People told us they felt safe and relatives agreed with this. Recruitment procedures were mostly safe, although one candidate failed to report a conviction which was not formally assessed. People had good access to healthcare as appropriate referrals were made to a range of services.
Staff were satisfied with the induction they received. Most staff received regular supervision and nearly all staff had a recent appraisal.
Mental capacity assessments were decision specific and covered a wide range of areas. Staff had received training in the Mental Capacity Act 2005 (MCA) and demonstrated their knowledge. Deprivation of Liberty Safeguards (DoLS) were generally well managed, although one application had been submitted for a person who had capacity.
People had a positive mealtime experience. People enjoyed the food and drink provided and we found they received adequate nutrition and hydration. The provision of activities had recently increased which meant they were being provided seven days a week. Records showed people engaged with activities when they wanted to.

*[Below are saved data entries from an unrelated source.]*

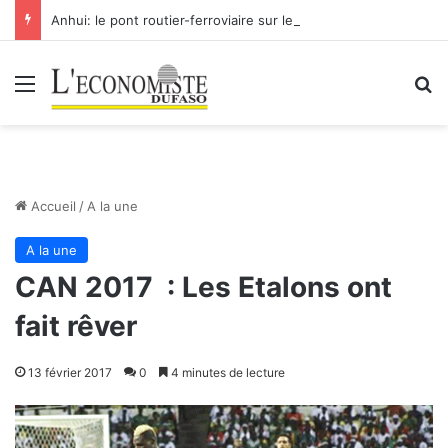
Anhui: le pont routier-ferroviaire sur le Yangtsé de Ma’anshan entre dans la phase finale en vue de sa mise en service
Menu
R
Accueil
/
A la une
A la une
CAN 2017 : Les Etalons ont
fait rêver
13 février 2017
0
4 minutes de lecture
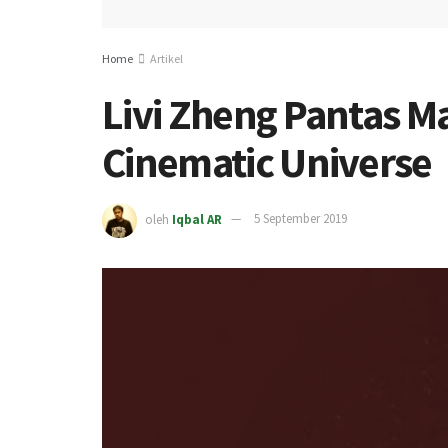
Home
Artikel
Livi Zheng Pantas M
Cinematic Universe
oleh
Iqbal AR
5 September 2019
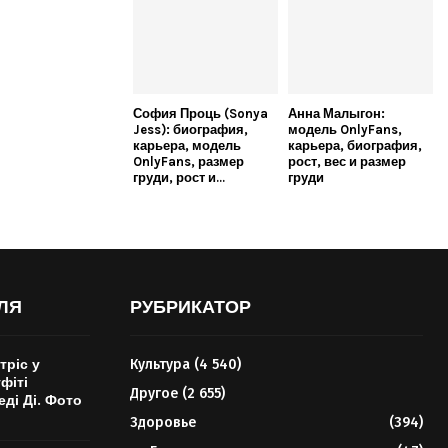
София Проць (Sonya
Анна Малыгон:
Jess): биография,
модель OnlyFans,
карьера, модель
карьера, биография,
OnlyFans, размер
рост, вес и размер
груди, рост и...
груди
ЛЯ
РУБРИКАТОР
тріс у
Культура
(4 540)
фіті
Другое
(2 655)
еді Ді. Фото
Здоровье
(394)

Staff were very attentive to people’s needs. We saw positive interaction between staff and people and we found staff knew people very well. Privacy and dignity was protected based on our observations and what people told us.
Care plans were detailed, although we found some examples where information recorded did not match actual practice. Reviews were carried out on a monthly basis and every six months, people and relatives were invited to attend a full review.
Complaints were well managed and people knew how to complain as this information was made available to them. There was a positive culture amongst the staff team who worked well together. Staff told us they were warming towards the registered manager. The area manager had an active presence in the home. We noted audits were carried out, although action plans needed to be formalised. We saw a comprehensive service action plan was in place.
We found a breach of the regulations of the Health and Social Care Act 2008 (Regulated Activities) Regulations 2014. You can see what action we told the provider to take at the back of this report.